App researcher and enthusiast Jane Wong found out about the unreleased feature. They shared via Twitter a screenshot of a Secret Conversation with audio and video call icons on the top corner. It also says the calls will be "end-to-end encrypted across all your active mobile devices."
The encrypted video and audio call feature will be an extended capability of the secret conversations released in 2016.
Messages sent in "secret conversations" are end-to-end encrypted. It means that only the sender and the receiver have access to the messages. Not even Facebook can see them. Additionally, the messages will only be available on selected devices. Users can also set timers that will make the messages disappear after the indicated period.
The secret conversation feature of Messenger uses the same protocol as Signal, an open-source privacy-focused messaging app developed by Open Whisper Systems.
Facebook rolled out this feature to protect users when discussing private information, which may be related to health issues, illnesses, or when sending financial information. With the addition of encrypted audio and video calls, the feature will have more use cases.

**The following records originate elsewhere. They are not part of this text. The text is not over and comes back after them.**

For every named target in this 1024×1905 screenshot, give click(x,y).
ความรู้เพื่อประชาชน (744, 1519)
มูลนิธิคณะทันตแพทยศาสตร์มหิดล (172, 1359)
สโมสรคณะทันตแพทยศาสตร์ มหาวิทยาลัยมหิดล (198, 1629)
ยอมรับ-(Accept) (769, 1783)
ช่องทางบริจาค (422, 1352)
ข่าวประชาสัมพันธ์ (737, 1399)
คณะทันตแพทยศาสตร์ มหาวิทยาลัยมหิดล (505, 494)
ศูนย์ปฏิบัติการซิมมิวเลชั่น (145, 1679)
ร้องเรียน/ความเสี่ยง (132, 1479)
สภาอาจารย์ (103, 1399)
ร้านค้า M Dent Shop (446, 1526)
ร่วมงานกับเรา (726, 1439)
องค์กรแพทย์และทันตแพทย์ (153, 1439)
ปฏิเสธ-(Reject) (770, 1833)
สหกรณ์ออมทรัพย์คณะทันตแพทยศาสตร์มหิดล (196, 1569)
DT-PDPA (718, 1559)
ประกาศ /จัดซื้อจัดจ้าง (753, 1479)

However, it is still unclear if and when the extended capability of the secret conversation feature will be released.
Expected Resistance from Governments
Should Facebook enable end-to-end encrypted audio and video calls, they can expect opposition from various governments.
In an open letter, government officials from the United Kingdom, the United States, and Australia called on Facebook to stop their plans for end-to-end encryption across their messaging app.

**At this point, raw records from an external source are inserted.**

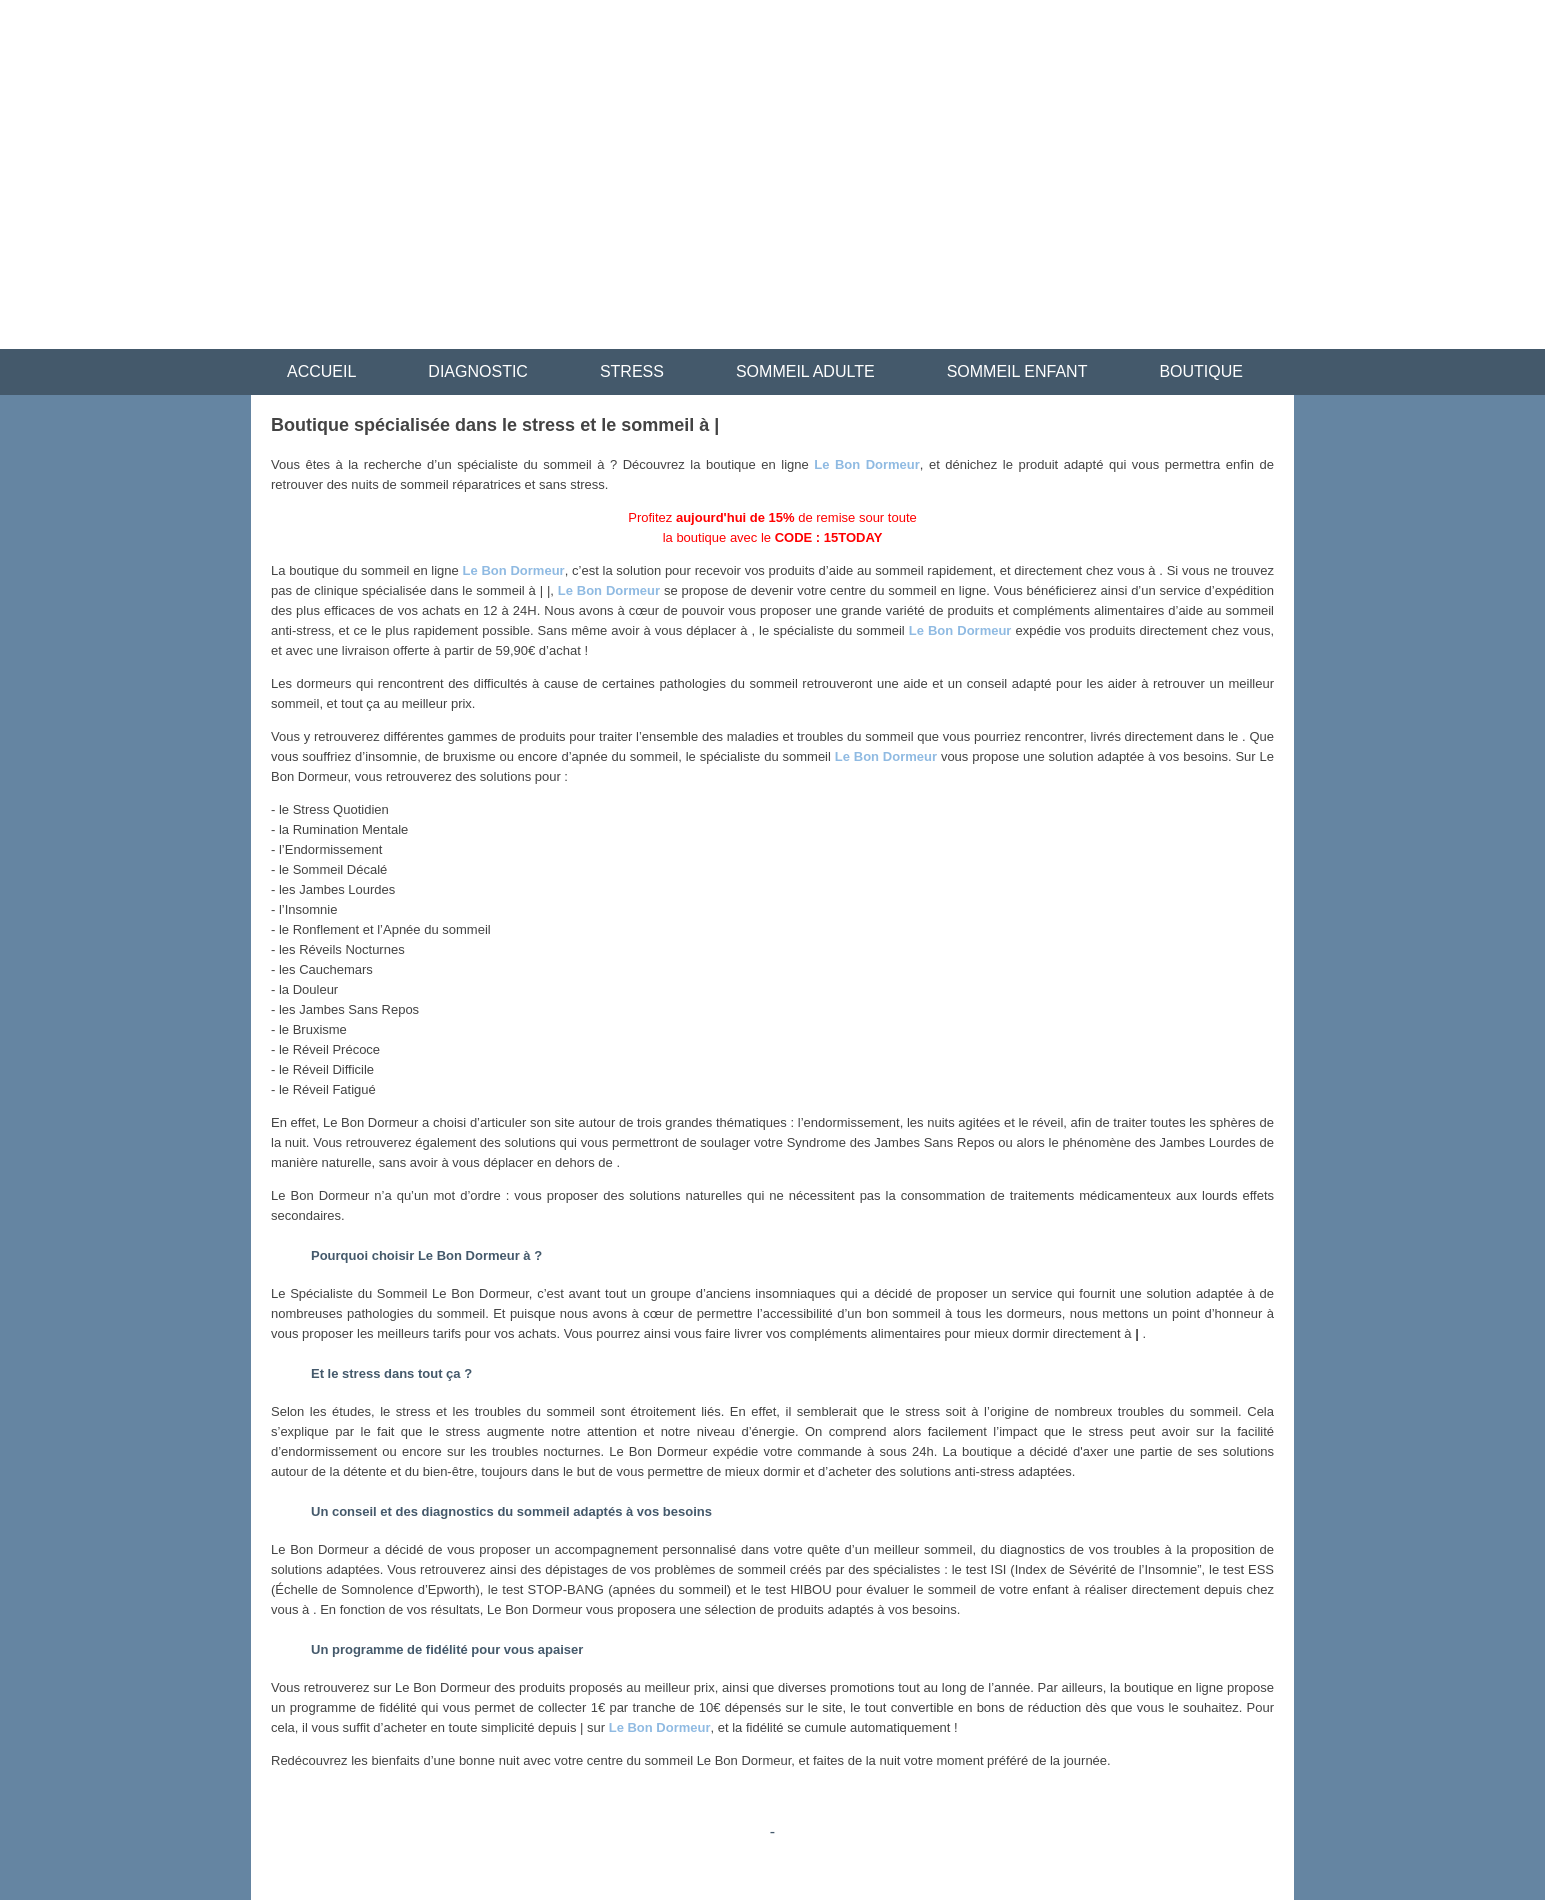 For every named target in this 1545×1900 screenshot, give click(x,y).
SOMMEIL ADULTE (805, 371)
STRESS (632, 371)
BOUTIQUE (1201, 371)
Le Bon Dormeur (867, 464)
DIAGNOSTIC (478, 371)
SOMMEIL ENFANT (1017, 371)
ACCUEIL (321, 371)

According to them, "companies should not deliberately design their systems to preclude any form of access to content, even for preventing or investigating the most serious crimes." Law enforcement agencies fear that encryption of the messaging apps will prevent them from investigating illegal activities conducted via Facebook and similar apps.
However, Facebook frowned upon this proposal of governments to build backdoors in their apps. In a closed-door meeting with employees, Mark Zuckerberg, CEO of Facebook, said: "We think it is the right thing to protect people's privacy more, so we will go defend that when the time is right."
A Privacy-Focused Approach
Facebook did not have a reputation for protective privacy services, so the company's turn to a privacy-focused approach made headlines. In a post by Zuckerberg, he explained his belief that "the future of communication will increasingly shift to private, encrypted services." People will want a world where they can speak privately and live freely.
Their privacy-focused platform was built around seven principles—including private interactions, encryption, reducing permanence, safety, interoperability, and secure data storage.